37 Macquarie next submitted that this is not a case where an instruction was required, as was apparent from Mr Flaherty's evidence reproduced above at [14]. Macquarie contended that Mr Flaherty's evidence was proof positive that a decision on how to enter into the manhole was an ordinary matter for persons regularly engaged in that activity. Accordingly, no warning or special instruction was required. The task was "so simple and obvious a matter requiring neither special skill [nor] knowledge to decide and ordinarily treated it as a matter for the man doing the job": see O'Connor v Commissioner for Government Transport [1954] HCA 11 at [5]; (1954) 100 CLR 225 at 230. In O'Connor, the Court pointed out, at 229 [4], that an employer owes a duty to take reasonable care for the safety of its workers:
"… by providing proper and adequate means of carrying out his work without unnecessary risk, by warning him of unusual or unexpected risks, and by instructing him in the performance of his work where instructions might reasonably be thought to be required to secure him from danger of injury ." (Emphasis added)
38 The point of Macquarie's submission was that there were no unusual or unexpected risks related to the manhole or the means of accessing it, and thus there was no need for instruction. The structure of a manhole is such that the means of accessing it are limited. However, there was no suggestion that there was anything unusual about this manhole. Further, the step was positioned appropriately between the entrance to the manhole and the floor. The step itself was flat so that it did not provide any risk of inadvertent slippage, as might have been the case if it was, for example, cylindrical.

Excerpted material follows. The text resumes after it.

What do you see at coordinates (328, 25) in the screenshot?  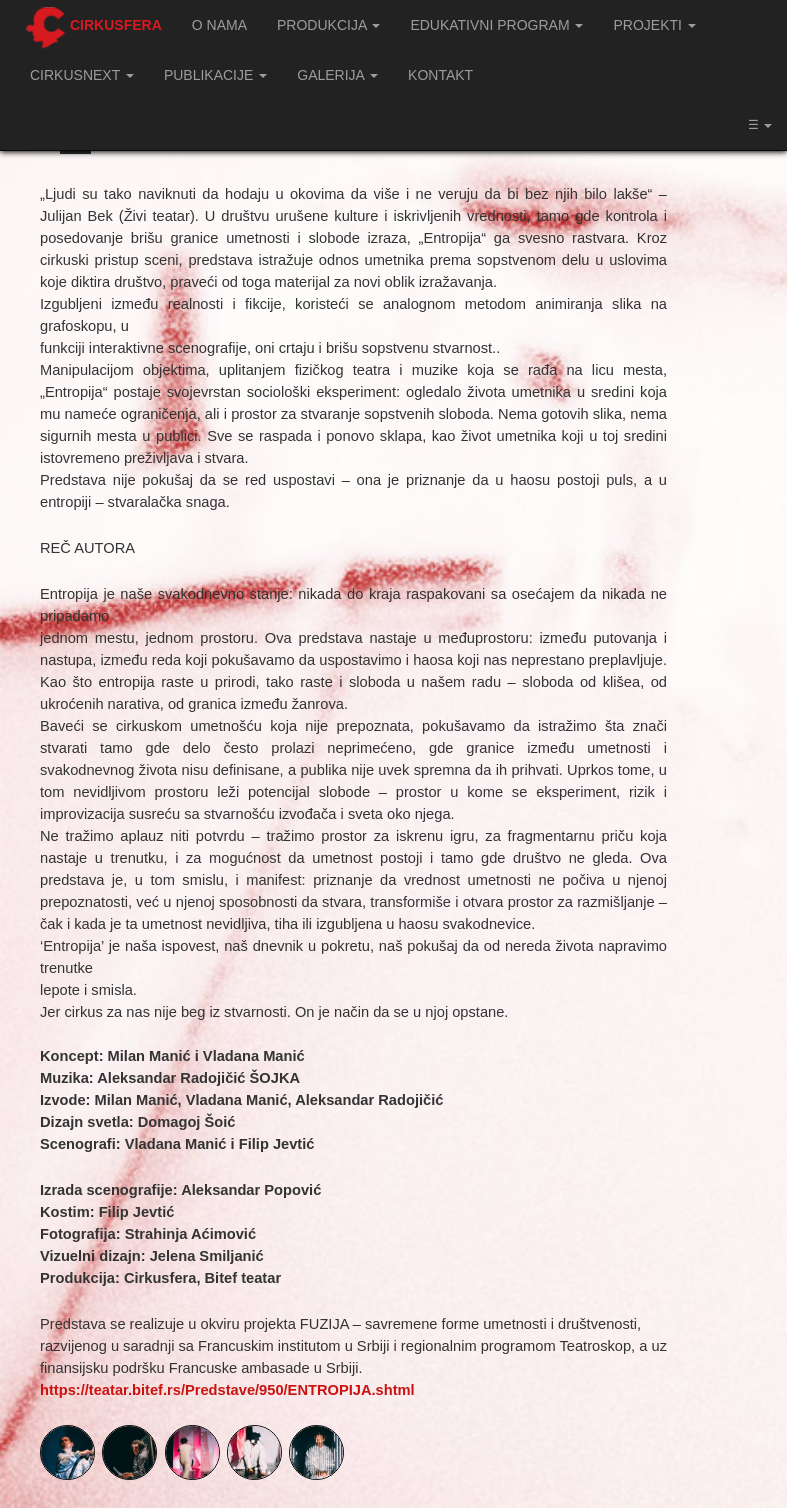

39 Further, neither the appellant, nor any of the witnesses, including Dr Hill, said that the access to or the structure of the manhole were such that instruction was needed on the safe means of accessing it. The appellant gave evidence that he did not need instruction, but as I have indicated, that evidence is not determinative as to whether instruction was required. However, if the persons using the manhole on a regular basis regarded the task of accessing it as an ordinary matter for which no warning was required, and if there was no unusual risk in what was otherwise considered to be an ordinary task, it is unlikely that instruction was necessary.
40 The statement in O'Connor was made in the context of employer and employee. Nonetheless, it is applicable to Macquarie's duty as occupier, given that the manhole was part of an installation owned and operated by it. For the reasons I have given, this is not a case where instructions were reasonably required to be given.
41 This conclusion also disposes of the appeal. However, I will deal briefly with the other matters raised on the appeal.